Top of INPUT DATA
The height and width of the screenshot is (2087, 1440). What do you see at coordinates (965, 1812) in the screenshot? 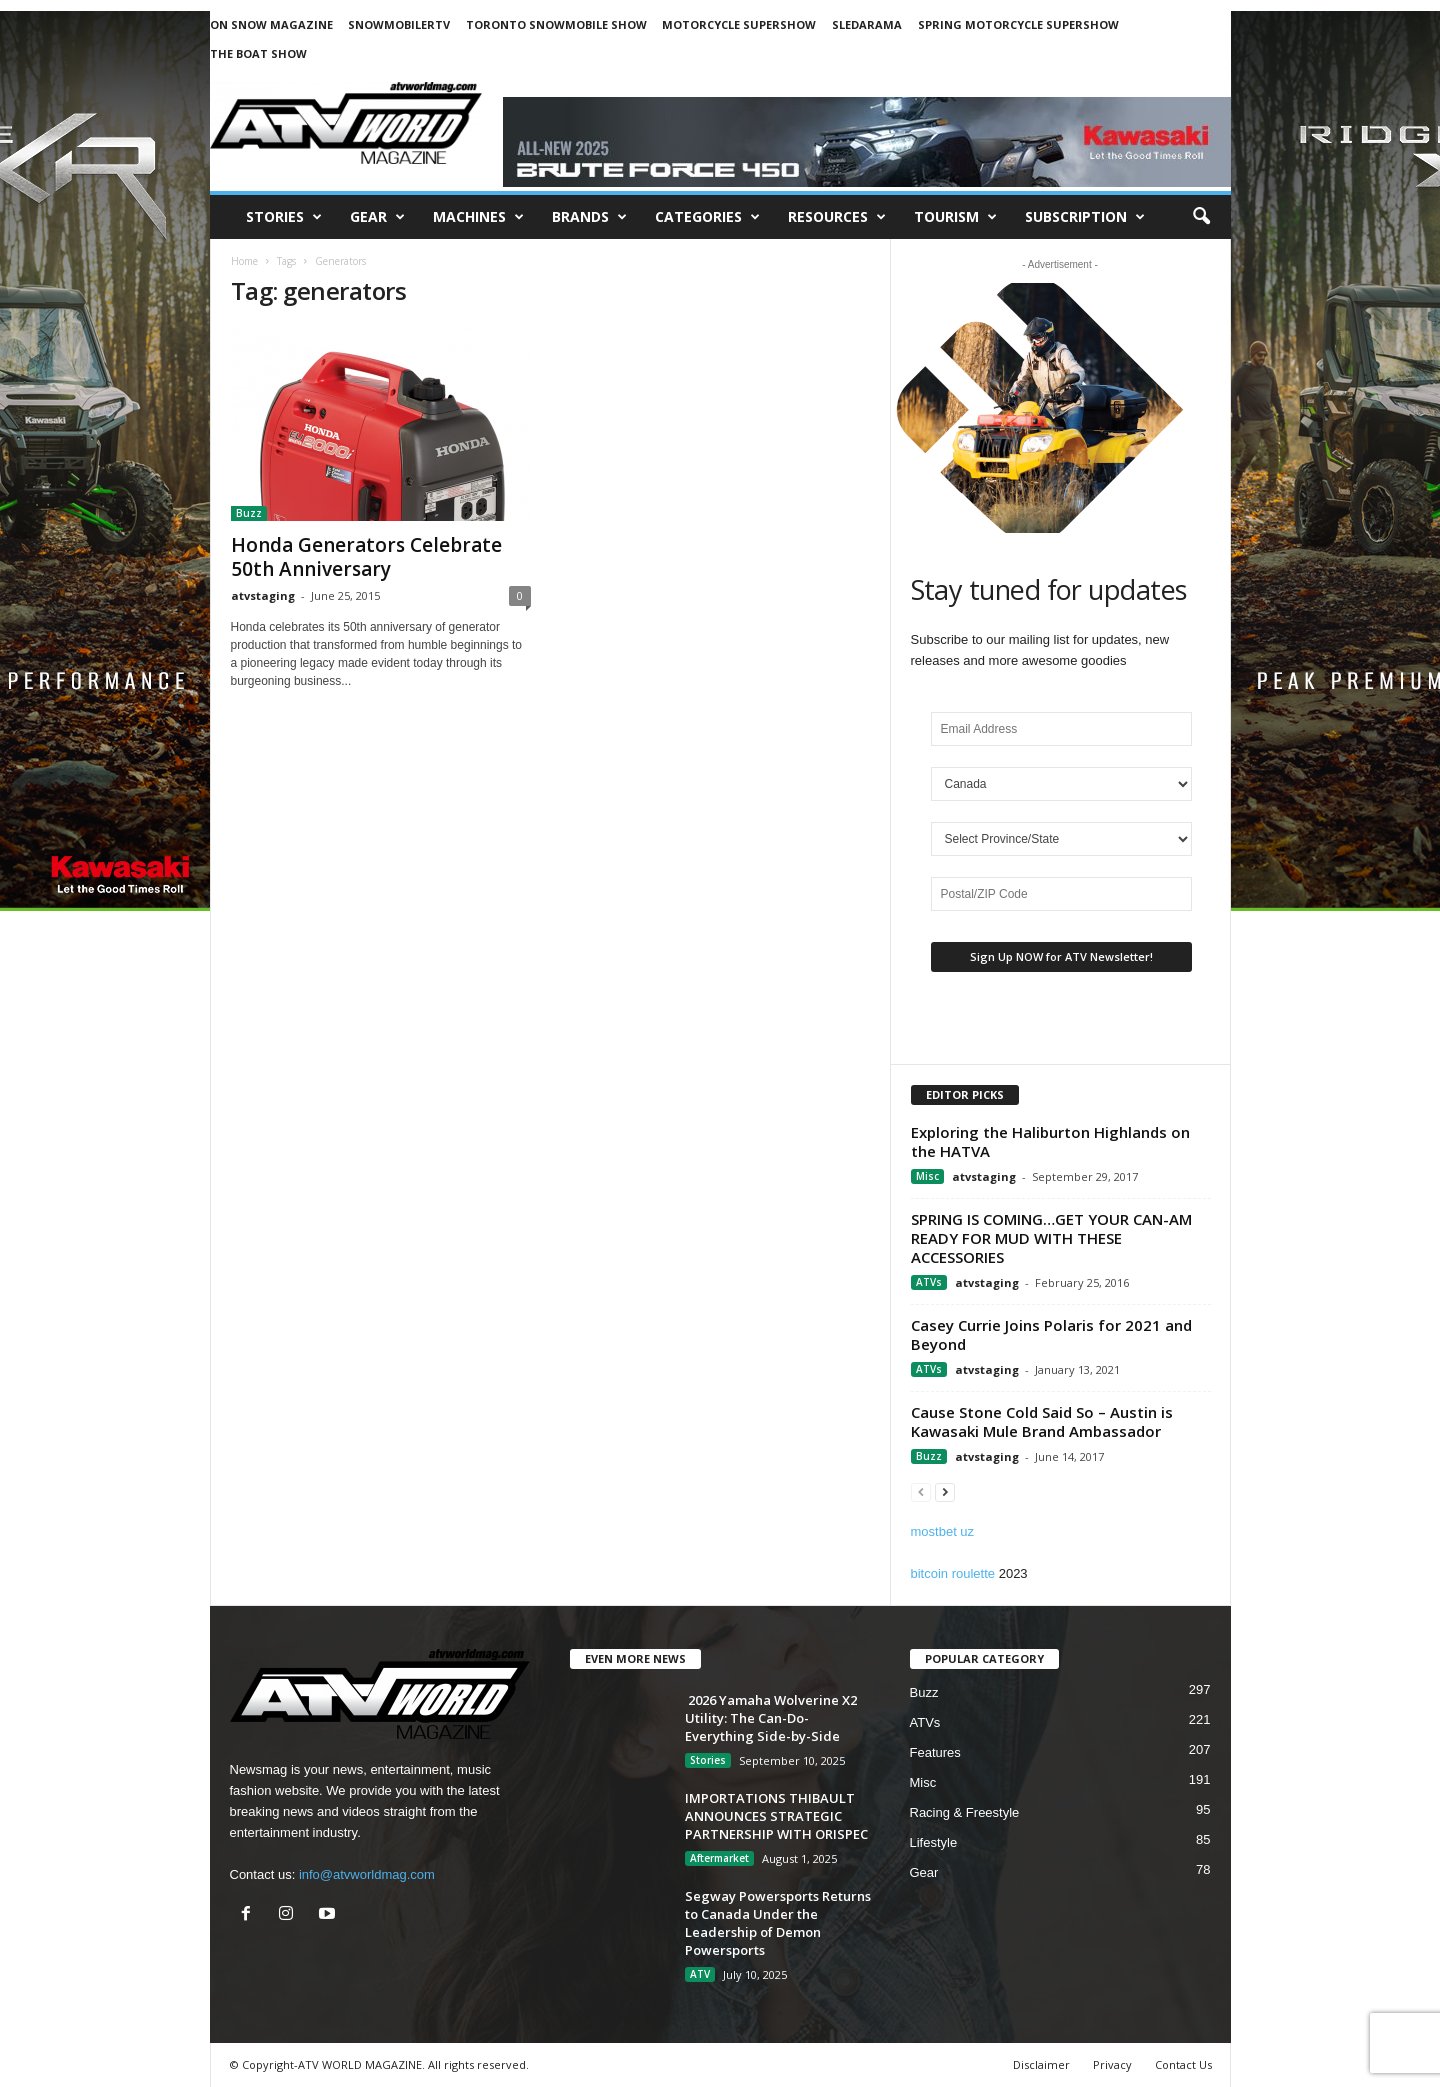
I see `Racing & Freestyle` at bounding box center [965, 1812].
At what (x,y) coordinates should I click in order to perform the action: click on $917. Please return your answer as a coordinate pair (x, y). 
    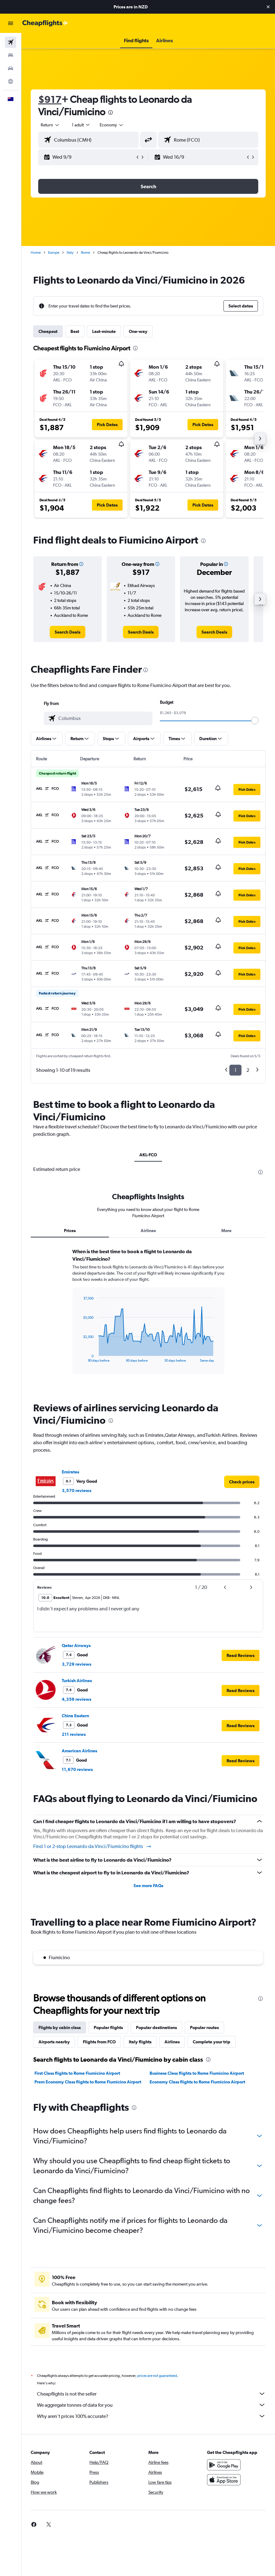
    Looking at the image, I should click on (49, 99).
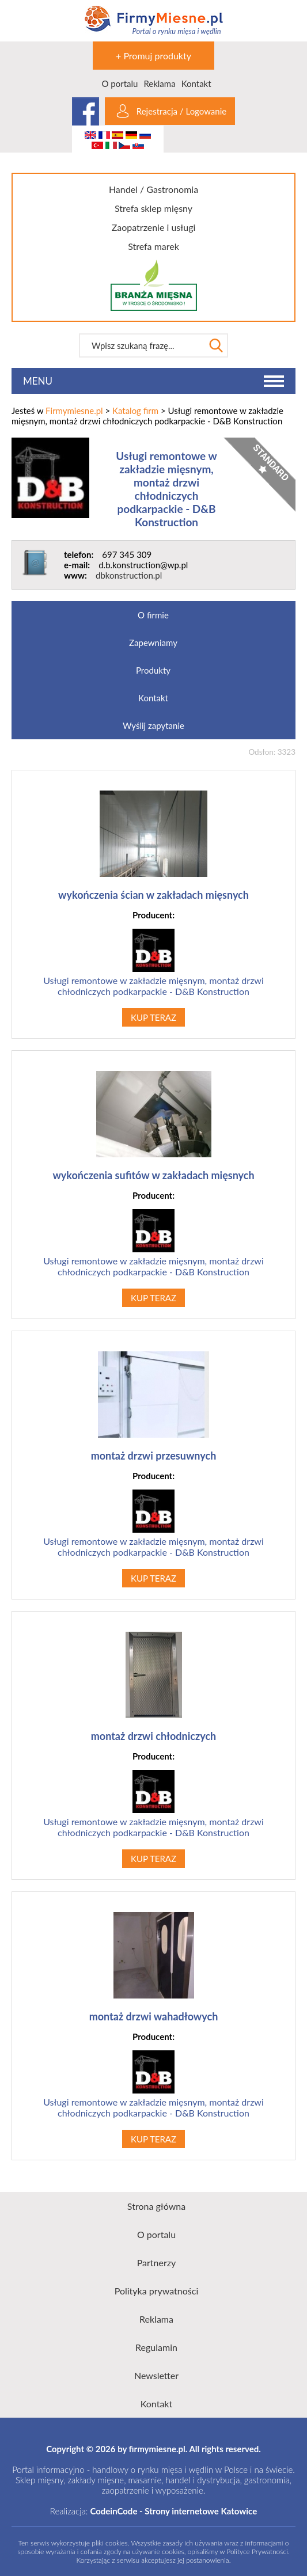  Describe the element at coordinates (157, 2290) in the screenshot. I see `Polityka prywatności` at that location.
Bottom of INPUT DATA
PROBLEM REQUIREMENTS:
Skip every image and output the remaining records exactly.

RESULT OF THE EXERCISE:
The height and width of the screenshot is (2087, 1440). What do you see at coordinates (965, 1812) in the screenshot? 
I see `Racing & Freestyle` at bounding box center [965, 1812].
At what (x,y) coordinates should I click in order to perform the action: click on $917. Please return your answer as a coordinate pair (x, y). 
    Looking at the image, I should click on (49, 99).
  Describe the element at coordinates (157, 2290) in the screenshot. I see `Polityka prywatności` at that location.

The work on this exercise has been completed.